Les chercheurs estiment qu'il est possible de prélever ces déchets à un rythme de 5 à 10 par an. A ce rythme-là, il faudrait plusieurs milliers d'années pour nettoyer l'orbite terrestre, sans compter les nouveaux débris qui seront produits entre temps. L'ampleur de la tâche a de quoi décourager, aussi nos amis scientifiques proposent de se fixer un premier objectif moins vertigineux.
L'étude publiée dans le journal Acta Astronautica préconise ainsi de cibler prioritairement les objets les plus volumineux, dont certains dépassent les 3 tonnes. En 7 ans, 35 d'entre eux pourraient être rapatriés sur Terre à l'aide d'un satellite spécial.
"Selon nous, le problème est grave et doit être traité en urgence", affirme l'auteur de l'étude, Marco Castronuovo, interrogé par BBC News. "C'est maintenant qu'il faut agir, avec le temps il y aura de plus en plus de fragments à retirer".
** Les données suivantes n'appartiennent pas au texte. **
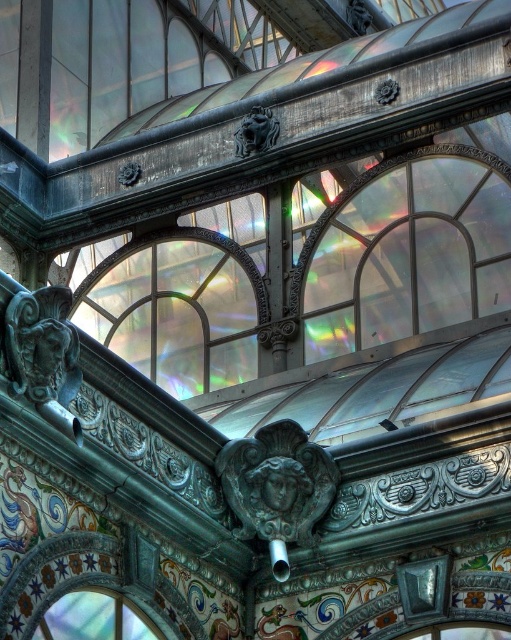 Which is more to the left, transparent iridescent glass at upper center or translucent glass window at lower center?

Positioned to the left is translucent glass window at lower center.

Who is more distant from viewer, (433, 282) or (64, 618)?

The point (433, 282) is more distant.

This screenshot has height=640, width=511. What do you see at coordinates (409, 257) in the screenshot? I see `transparent iridescent glass at upper center` at bounding box center [409, 257].

Locate an element on the screen. Image resolution: width=511 pixels, height=640 pixels. transparent iridescent glass at upper center is located at coordinates (409, 257).

Does transparent iridescent glass at upper center appear under translucent glass window at center?

No.

Is transparent iridescent glass at upper center shorter than translucent glass window at center?

Correct, transparent iridescent glass at upper center is not as tall as translucent glass window at center.

Which is behind, point (342, 353) or point (134, 269)?

The point (134, 269) is behind.

Where is `transparent iridescent glass at upper center`? The height and width of the screenshot is (640, 511). transparent iridescent glass at upper center is located at coordinates (409, 257).

Which is more to the right, translucent glass window at center or translucent glass window at lower center?

translucent glass window at lower center is more to the right.

Between translucent glass window at center and translucent glass window at lower center, which one has less height?

translucent glass window at lower center

Between point (262, 296) and point (114, 621), which one is positioned behind?

Positioned behind is point (262, 296).

You are a GUI agent. You are given a task and a screenshot of the screen. Output one action in this format:
    pyautogui.click(x=<x>, y=<y>)
    Task: Click on the translucent glass window at center
    This screenshot has width=511, height=640.
    Given the screenshot: What is the action you would take?
    pyautogui.click(x=177, y=308) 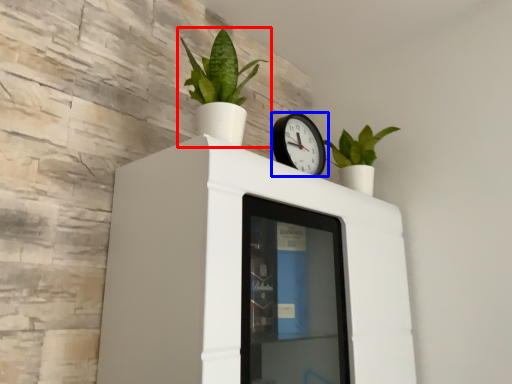 Question: Among these objects, which one is nearest to the camera, houseplant (highlighted by a red box) or wall clock (highlighted by a blue box)?

Choices:
 (A) houseplant
 (B) wall clock

Answer: (A)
En effet, nous sommes sous la menace du syndrome de Kessler, du nom du consultant de la NASA qui a établi en 1978 qu'à partir d'un certain seuil de débris ceux-ci vont croitre de manière exponentielle et rendre à terme impraticable l'orbite basse de la Terre. Car ces satanés morceaux de fusées et autres déchets ont la fâcheuse tendance à se percuter entre eux, créant de nouveaux débris toujours plus nombreux et plus petits.
En 2007, la Chine a également créé 2000 nouveaux débris en testant un système anti-missile sur un de ses propres satellites. Plus récemment, une collision entre deux satellites russes et américains en a produit encore plus.
Pour ne rien arranger, Castronuovo rappelle qu'un tel projet doit aussi obtenir l'aval des politiques, sur (...)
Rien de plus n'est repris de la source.